Robert Peoples is going to have to learn some respect. Down in the Fourth Circuit, the legal profession is still held in high regard. There is a certain decorum that is expected of all those who step foot in the hallowed halls of a mid-Atlantic courtroom.

Peoples was pressing multiple claims against prison officials due to his treatment while he was a guest of the state. After he showed up late during jury selection, Judge Cameron McGowan Currie warned him to be on time. He was late on the first day of trial. Judge Currie stated that next time, his claims would be dismissed with prejudice.

Though he was late again, he called the court and was excused. However, he became disruptive and disrespectful and was given one final warning.

During a subsequent trial, even after another reminder, he was late again. Case dismissed.

After the judge left the courtroom, Peoples approached the deputy clerk and stated, "Tell Judge Currie get the f--- off all my cases. I started to tell her something there. I started to tell her ass something today." He continued to rant and was charged with contempt. Judge Currie then recued herself.

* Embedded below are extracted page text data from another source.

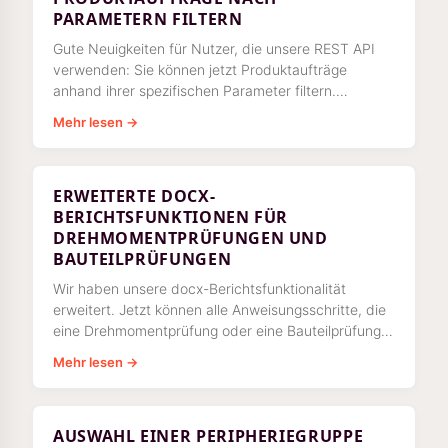
PARAMETERN FILTERN
Gute Neuigkeiten für Nutzer, die unsere REST API
verwenden: Sie können jetzt Produktaufträge
anhand ihrer spezifischen Parameter filtern.
Dadurch ist das Filtern von Produktaufträgen nun
Mehr lesen →
ERWEITERTE DOCX-
BERICHTSFUNKTIONEN FÜR
DREHMOMENTPRÜFUNGEN UND
BAUTEILPRÜFUNGEN
Wir haben unsere docx-Berichtsfunktionalität
erweitert. Jetzt können alle Anweisungsschritte, die
eine Drehmomentprüfung oder eine Bauteilprüfung
enthalten, {label} und {UUID:label} verwenden.
Mehr lesen →
AUSWAHL EINER PERIPHERIEGRUPPE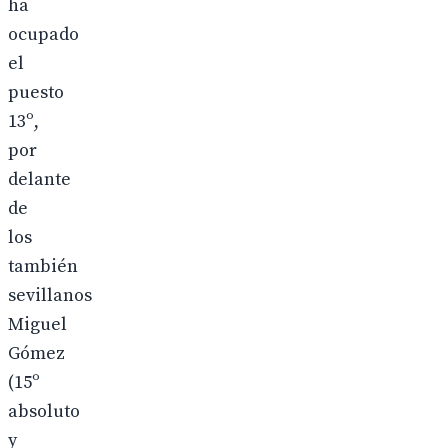
ha
ocupado
el
puesto
13º,
por
delante
de
los
también
sevillanos
Miguel
Gómez
(15º
absoluto
y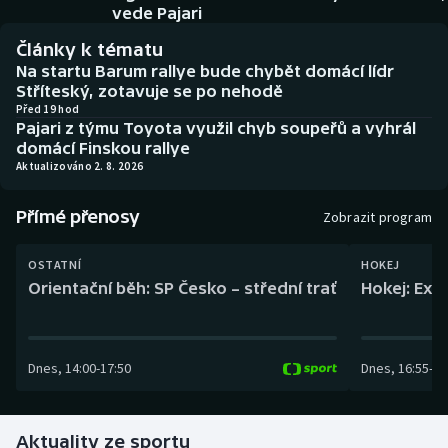
Baseball a softbal
Soutěže
vede Pajari
Články k tématu
Basketbal
Historické návraty
Na startu Barum rallye bude chybět domácí lídr
Stříteský, zotavuje se po nehodě
Biatlon
Aplikace ČT sport
Před 19 hod
Pajari z týmu Toyota využil chyb soupeřů a vyhrál
domácí Finskou rallye
Boby a skeleton
AZ kvíz
Aktualizováno 2. 8. 2026
Box
Přímé přenosy
Zobrazit program
Curling
OSTATNÍ
HOKEJ
Orientační běh: SP Česko – střední trať
Hokej: Exh
Dostihy
Florbal
Dnes
,
14:00
-
17:50
Dnes
,
16:55
-
19
Futsal
Aktuality ze sportu
Golf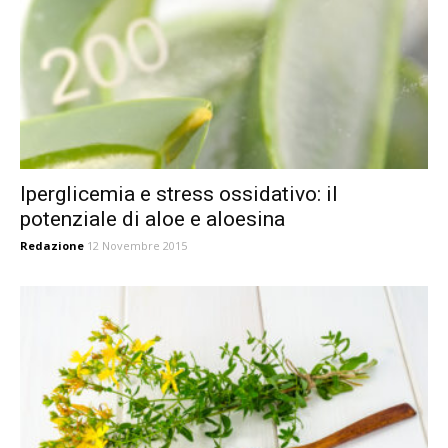
Iperglicemia e stress ossidativo: il
potenziale di aloe e aloesina
Redazione
12 Novembre 2015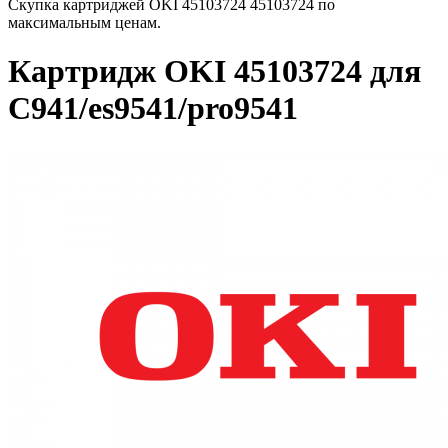
Скупка картриджей OKI 45103724 45103724 по
максимальным ценам.
Картридж OKI 45103724 для
C941/es9541/pro9541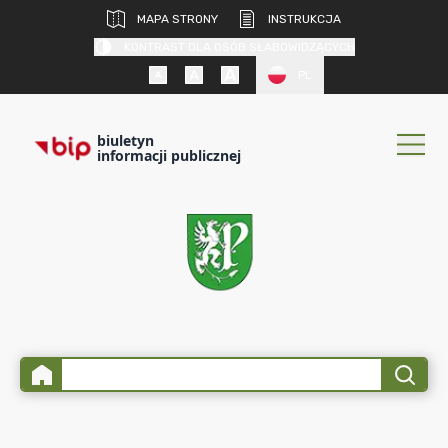
MAPA STRONY
INSTRUKCJA
KONTRAST DLA OSÓB SŁABOWIDZĄCYCH
PL
biuletyn
informacji publicznej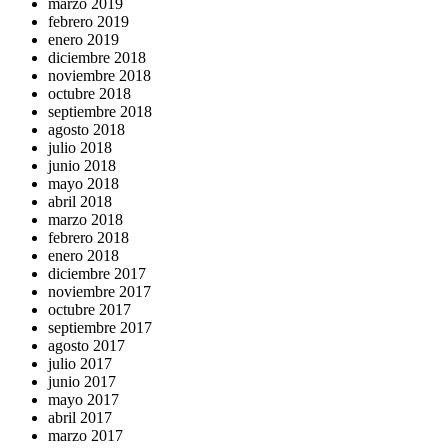
marzo 2019
febrero 2019
enero 2019
diciembre 2018
noviembre 2018
octubre 2018
septiembre 2018
agosto 2018
julio 2018
junio 2018
mayo 2018
abril 2018
marzo 2018
febrero 2018
enero 2018
diciembre 2017
noviembre 2017
octubre 2017
septiembre 2017
agosto 2017
julio 2017
junio 2017
mayo 2017
abril 2017
marzo 2017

However, he still hadn't learned his lesson. He showed up late to the contempt hearing, earning himself a second charge, tried back-to-back with the first. His excuse was car trouble. He was found guilty of both counts. He appealed to the Fourth Circuit.

In order to hold someone in criminal contempt, there must be

  • misbehavior;
  • in or near the presence of the court;
  • which obstructs the administration of justice;
  • and is committed with criminal intent;

Peoples challenged the first and third elements. First, he claimed that while his language might have been offensive to some, it was not directed at the judge and was simply an expression of his displeasure. The Fourth Circuit disagreed, stating that it was uttered in order to get Judge Currie off the case and it threatened judicial authority.

His second argument was that it did not obstruct justice, as it was done while the court was not in session. While that may be true, the time spent investigating the matter and in tending to the disturbance distracted the court personnel from their regular duties. That suffices for obstruction in the Fourth Circuit.

(Sidebar: In the Seventh Circuit, the investigation and costs of a contempt charge are not enough by themselves to prove obstruction. Circuit split. SCOTUS anyone?)

It wasn't all bad news for Peoples however. Contempt charges can be brought on notice or via summary disposition. The former would have required time for the defendant to prepare. He was only given a brief moment to confer with counsel while the court remained in session. The latter is only available in cases of misconduct that occur in the judge's presence, such as profane language. Precedent indicated that summary disposition is inappropriate for tardiness.

The result? Four months for cursing and no time for tardiness.